Marc Hunter

Personal information
- Nationality: American
- Born: March 5, 1956 (age 70) Brunswick, Ohio

Sport
- Sport: Track
- Event(s): 5000 meters, 10,000 meters
- College team: Cleveland State

Achievements and titles
- Personal best(s): 5000m: 13:36.70 10,000m: 28:40.80

= Marc Hunter (athlete) =

American long-distance runner

Marc Hunter (born March 5, 1956) is an American former distance runner. He ran for the United States at the 1978 IAAF World Cross Country Championships.
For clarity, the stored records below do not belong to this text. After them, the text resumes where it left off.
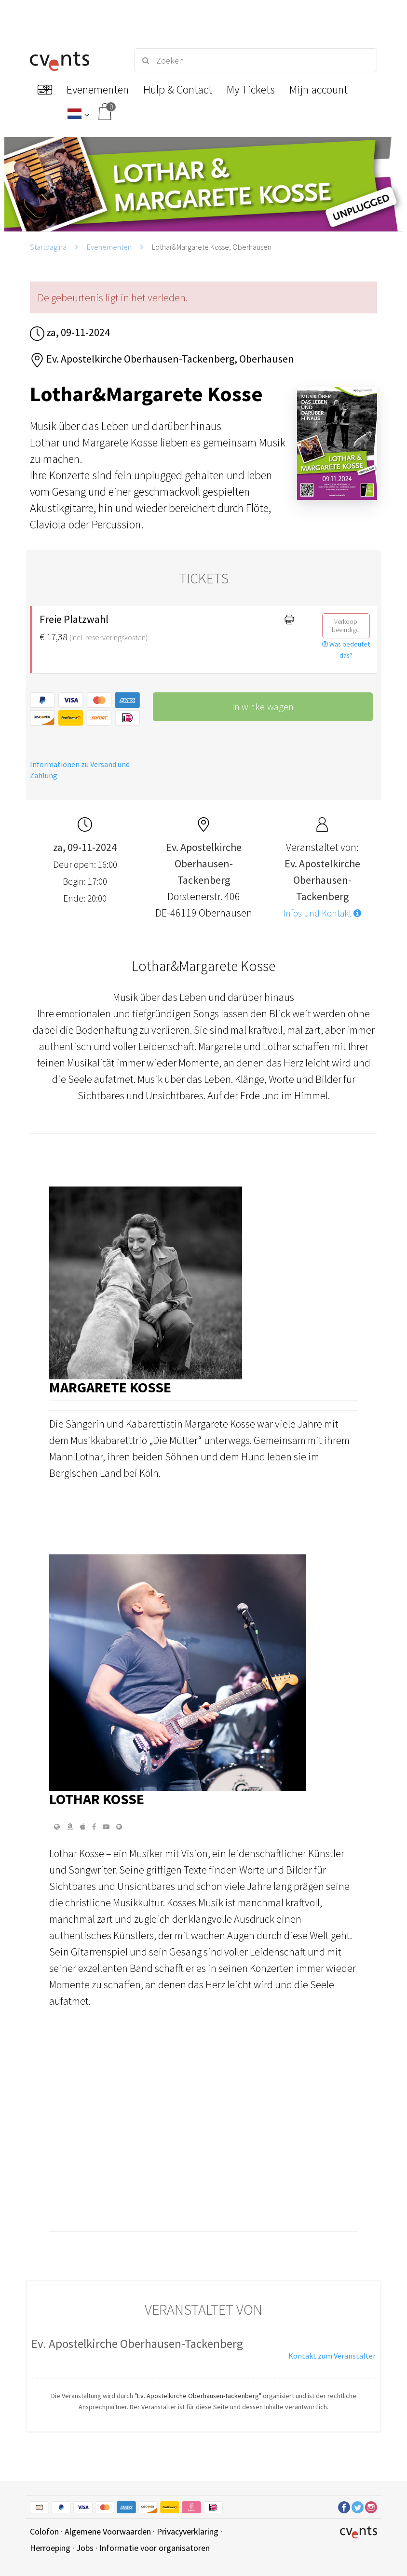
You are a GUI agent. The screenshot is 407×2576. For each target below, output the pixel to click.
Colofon (44, 2531)
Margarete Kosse (110, 1387)
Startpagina (48, 247)
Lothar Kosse (96, 1799)
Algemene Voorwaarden (108, 2531)
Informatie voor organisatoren (154, 2547)
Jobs (85, 2547)
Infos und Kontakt (322, 913)
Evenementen (109, 247)
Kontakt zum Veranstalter (332, 2355)
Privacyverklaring (187, 2531)
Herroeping (50, 2547)
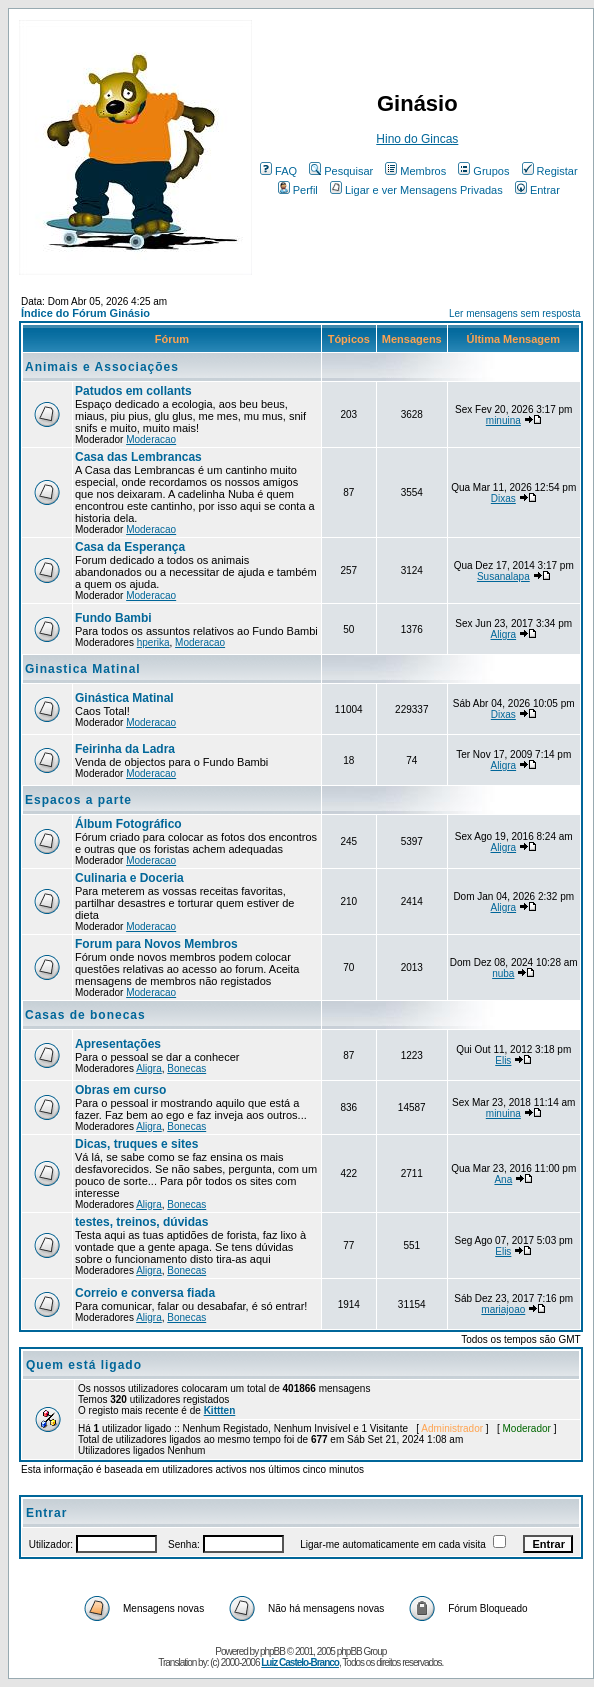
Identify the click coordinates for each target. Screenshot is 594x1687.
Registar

He is the father of runner Drew Hunter.

==Running career==
===High school===
Hunter attended Brunswick High School in Ohio, where he graduated in 1974. During his time in high school, he competed in cross country and track. He was the runner-up at Ohio's 1972 state cross country meet, and then won the 1973 state cross meet. He was also the Ohio High School DI State champion in the mile in 1973 and 1974. As a high schooler, he recorded a personal best of 4:14 in the mile.

===Collegiate===
Hunter spent his first two years at Kent State University where he led the Golden Flashes to back-to-back NCAA Cross Country Championship
meets. Hunter transferred to Cleveland State University, where he continued to compete in cross country and track. During his time at Cleveland State, he ran in two consecutive NCAA DI Cross Country Championships, finishing in fourth overall in 1977 and sixth in 1978. In 1978, as a collegian, he ran for the United States' squad in the men's race at the 1978 IAAF World Cross Championships, where he finished in 72nd place overall.

===Post-collegiate===
After undergraduate studies, Hunter was selected by the post-collegiate racing team Athletics West from Eugene, Oregon. He raced at the men's race at the 1979 IAAF World Cross Country Championships, this time finishing in 49th place. Hunter ran his fastest 10K on the track at the 1979 AAU Championships, where he placed fifth in the men's 10,000 in a time of 28:40.8. Also in 1979 he ran his 5K PR of 13:36.7 winning the Tom Black Classic in Knoxville, TN. In 1980, three weeks before the Olympic Trials, he won the now-famous Bolder Boulder 10k.